Where does it hurt
Shoulder
The shoulder is a highly mobile joint. It is shaped like a ball and socket and has a very shallow contact where the arm bone and the shoulder blade intersect. This shape causes the joint to be heavily reliant on muscle support to allow for smooth and pain free movement.
Pain in the shoulder can be caused by any of the structures surrounding the joint. There can be changes to the joint surface caused by wear and tear (osteoarthritis) or due to injury (traumatic arthritis). You can stress the ligaments causing a sprain, or strain the muscles and tendons causing tendonitis i.e. rotator cuff tendonitis. Further development in imaging has also made the medical community aware of symptoms caused by tears of the cartilage surrounding the socket (labrum). Sometimes the shoulder stiffens without any injury or warning and when this happens it is called frozen shoulder.
At The Orthopaedic Therapy Clinic your therapist will partner with you to determine the best course of treatment for your injury. When you are having symptoms the most important first step is to understand what you have. Your therapist will provide a thorough assessment to determine whether your symptoms are caused by the joint, ligament, muscles or are referred from other structures such as the neck.
Once the injury is diagnosed the next step is to determine where you are in the recovery sequence.
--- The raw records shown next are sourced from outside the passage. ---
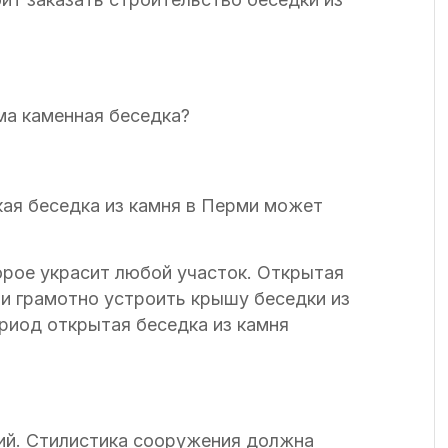
ма каменная беседка?
кая беседка из камня в Перми может
орое украсит любой участок. Открытая
и грамотно устроить крышу беседки из
ериод открытая беседка из камня
ний. Стилистика сооружения должна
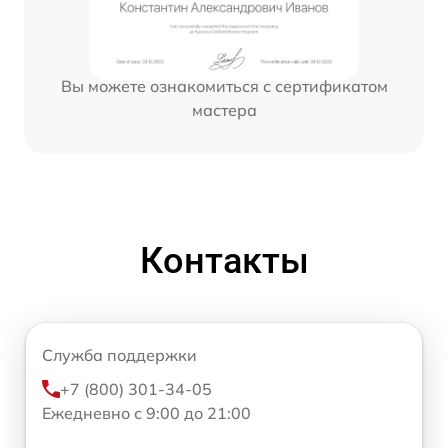
Вы можете ознакомиться с сертификатом
мастера
Контакты
Служба поддержки
+7 (800) 301-34-05
Ежедневно с 9:00 до 21:00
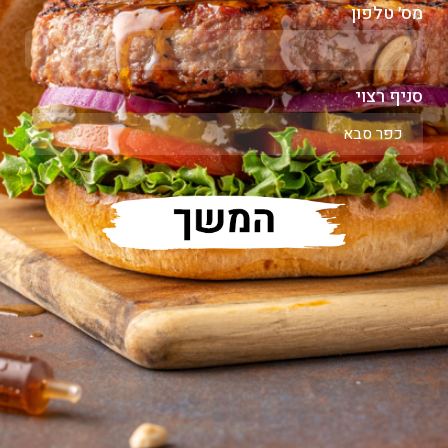
מס׳ טלפון
סניף רצוי
שלח / אמת קוד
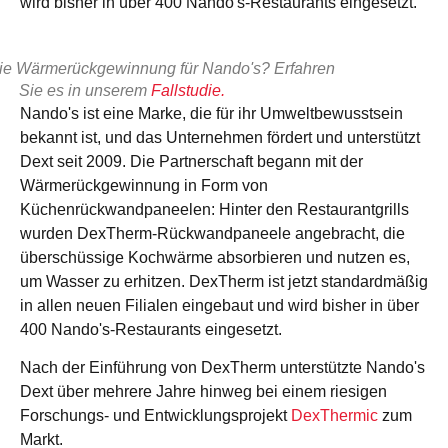
wird bisher in über 400 Nando's-Restaurants eingesetzt.
die Wärmerückgewinnung für Nando's? Erfahren
Sie es in unserem
Fallstudie.
Nando's ist eine Marke, die für ihr Umweltbewusstsein
bekannt ist, und das Unternehmen fördert und unterstützt
Dext seit 2009. Die Partnerschaft begann mit der
Wärmerückgewinnung in Form von
Küchenrückwandpaneelen: Hinter den Restaurantgrills
wurden DexTherm-Rückwandpaneele angebracht, die
überschüssige Kochwärme absorbieren und nutzen es,
um Wasser zu erhitzen. DexTherm ist jetzt standardmäßig
in allen neuen Filialen eingebaut und wird bisher in über
400 Nando's-Restaurants eingesetzt.
Nach der Einführung von DexTherm unterstützte Nando's
Dext über mehrere Jahre hinweg bei einem riesigen
Forschungs- und Entwicklungsprojekt
DexThermic
zum
Markt.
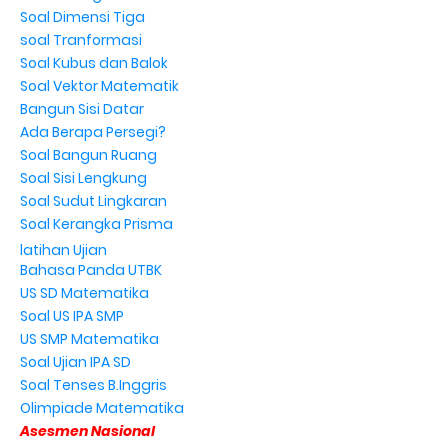
Soal Dimensi Tiga
soal Tranformasi
Soal Kubus dan Balok
Soal Vektor Matematik
Bangun Sisi Datar
Ada Berapa Persegi?
Soal Bangun Ruang
Soal Sisi Lengkung
Soal Sudut Lingkaran
Soal Kerangka Prisma
latihan Ujian
Bahasa Panda UTBK
US SD Matematika
Soal US IPA SMP
US SMP Matematika
Soal Ujian IPA SD
Soal Tenses B.Inggris
Olimpiade Matematika
Asesmen Nasional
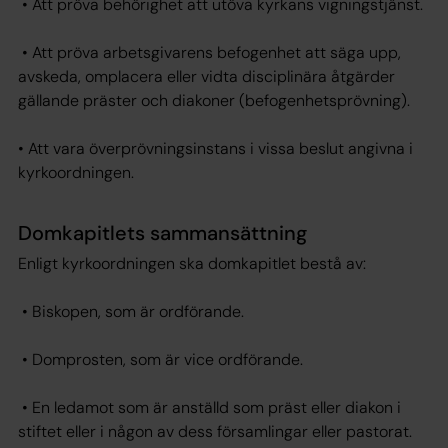
• Att pröva behörighet att utöva kyrkans vigningstjänst.
• Att pröva arbetsgivarens befogenhet att säga upp,
avskeda, omplacera eller vidta disciplinära åtgärder
gällande präster och diakoner (befogenhetsprövning).
• Att vara överprövningsinstans i vissa beslut angivna i
kyrkoordningen.
Domkapitlets sammansättning
Enligt kyrkoordningen ska domkapitlet bestå av:
• Biskopen, som är ordförande.
• Domprosten, som är vice ordförande.
• En ledamot som är anställd som präst eller diakon i
stiftet eller i någon av dess församlingar eller pastorat.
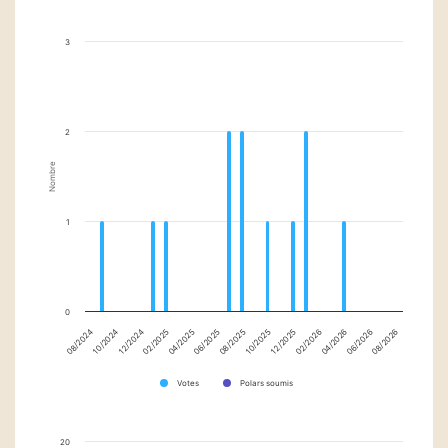
3
2
Nombre
1
0
12/2025
12/2024
02/2026
02/2025
04/2026
04/2025
06/2026
06/2025
08/2026
08/2025
08/2024
10/2025
10/2024
Votes
Polars soumis
20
Treatment is predominately determined by your stage of healing as more acute injuries usually require a plan to reduce pain and inflammation. As you continue to heal the focus of your therapy shifts to the restoration of flexibility, rebuilding strength and re-establishing normal movement patterns. The final stage is to determine a strategy to help you return to full activity, sport and long-term prevention.
Our therapists have extensive experience in the care of both the acute and chronic shoulder condition. We work with clients after surgical repair of tendons i.e. rotator cuff repair or following joint replacements. We provide therapy after joint fractures and shoulder dislocations both in non-operative and post-operative conditions.